Aussie dollar surge brings joy to travellers

dolarrTRAVELLERS heading overseas are enjoying a financial windfall as the Australian dollar defies forecasts to trade near US80c, but anyone hoping for a return to the one-for-one parity of four years ago should not hold their breath.

Economists say our dollar is much more likely to head lower from its current levels, and weaker-than-expected inflation figures released last week are adding to the downward pressure.
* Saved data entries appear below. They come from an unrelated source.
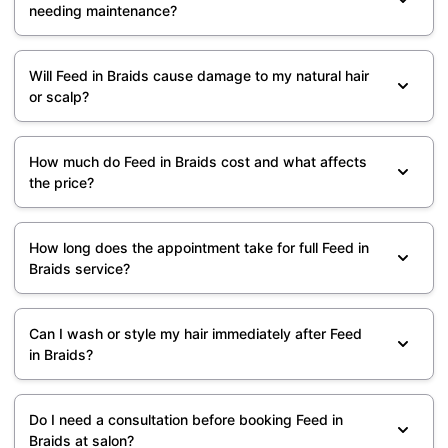
needing maintenance?
Will Feed in Braids cause damage to my natural hair
or scalp?
How much do Feed in Braids cost and what affects
the price?
How long does the appointment take for full Feed in
Braids service?
Can I wash or style my hair immediately after Feed
in Braids?
Do I need a consultation before booking Feed in
Braids at salon?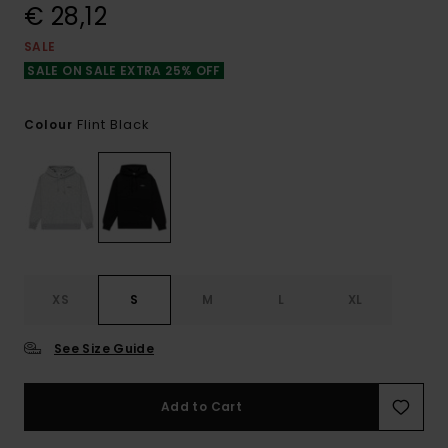
€ 28,12
SALE
SALE ON SALE EXTRA 25% OFF
Flint Black
Colour
XS
S
M
L
XL
See Size Guide
Add to Cart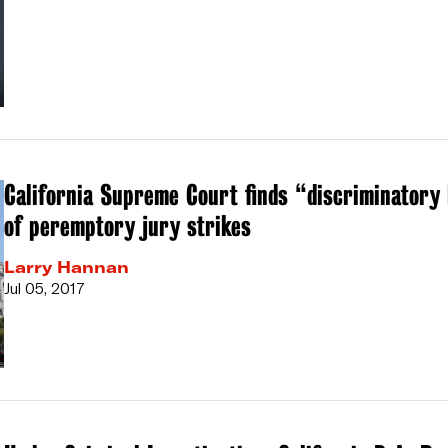
California Supreme Court finds “discriminatory 
of peremptory jury strikes
Larry Hannan
Jul 05, 2017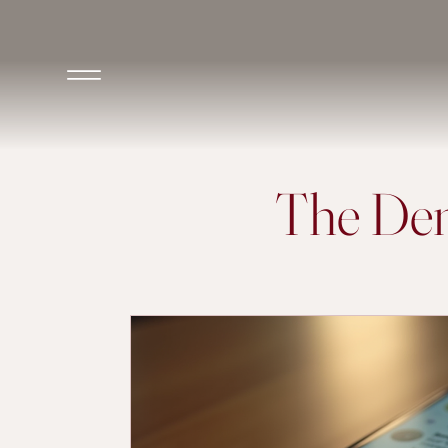
The Den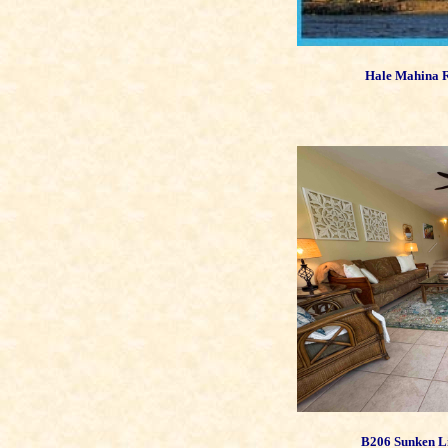
Hale Mahina R
B206 Sunken L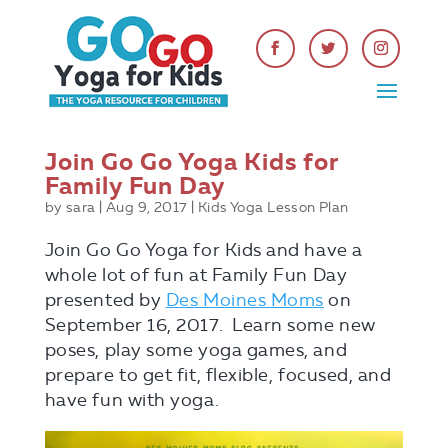
Join Go Go Yoga Kids for
Family Fun Day
by
sara
|
Aug 9, 2017
|
Kids Yoga Lesson Plan
Join Go Go Yoga for Kids and have a
whole lot of fun at Family Fun Day
presented by
Des Moines Moms
on
September 16, 2017. Learn some new
poses, play some yoga games, and
prepare to get fit, flexible, focused, and
have fun with yoga.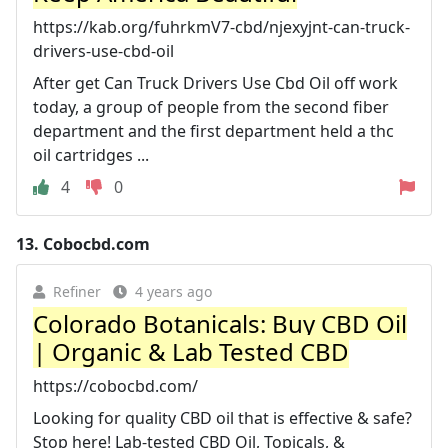
https://kab.org/fuhrkmV7-cbd/njexyjnt-can-truck-
drivers-use-cbd-oil
After get Can Truck Drivers Use Cbd Oil off work
today, a group of people from the second fiber
department and the first department held a thc
oil cartridges ...
4
0
13.
Cobocbd.com
Refiner
4 years ago
Colorado Botanicals: Buy CBD Oil
| Organic & Lab Tested CBD
https://cobocbd.com/
Looking for quality CBD oil that is effective & safe?
Stop here! Lab-tested CBD Oil, Topicals, &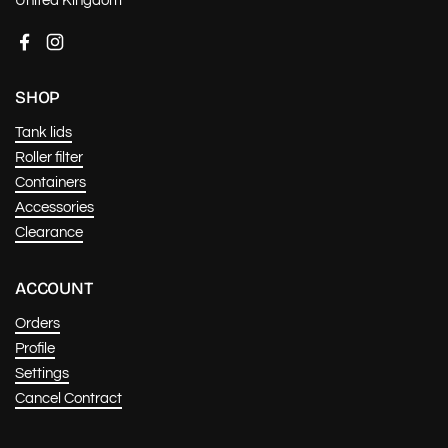
United Kingdom
Facebook
Instagram
SHOP
Tank lids
Roller filter
Containers
Accessories
Clearance
ACCOUNT
Orders
Profile
Settings
Cancel Contract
The Aussie rose to US$1.11 in 2011 and was still trading above US$1 in mid-2013. It then sunk to below US69c early last year but has been strong in recent months.

BetaShares chief economist David Bassanese said there was “Buckley’s” chance of a return to record highs soon.

“I see a lot more downside risk than upside risk to the Australian dollar at current levels,” he said.

“It’s definitely at the top end of its fair value range — a large part of the Aussie’s move has reflected a global trend in the US dollar weakening.”

“When the Aussie dollar was $US1.11 back in 2011 that was associated with the iron ore price going to $US191.70,” he said.

Dr Oliver said the chances of our dollar returning to parity with the US any time soon were “next to zero”.

“It could go as high as US85c in the short term … but then I think it will start to come back down again.”

Exporters, tourism operators, universities and other businesses suffer from a high Australian dollar, but overseas travellers benefit from their increased buying power.

Research by Qantas Cash has found that winter is the prime time for stocking up on foreign currencies.

“When the Australian dollar is strong they know they’re getting more bang for their buck so it’s a good time to lock in their foreign currency rates ready for their next holiday,” a Qantas spokeswoman said.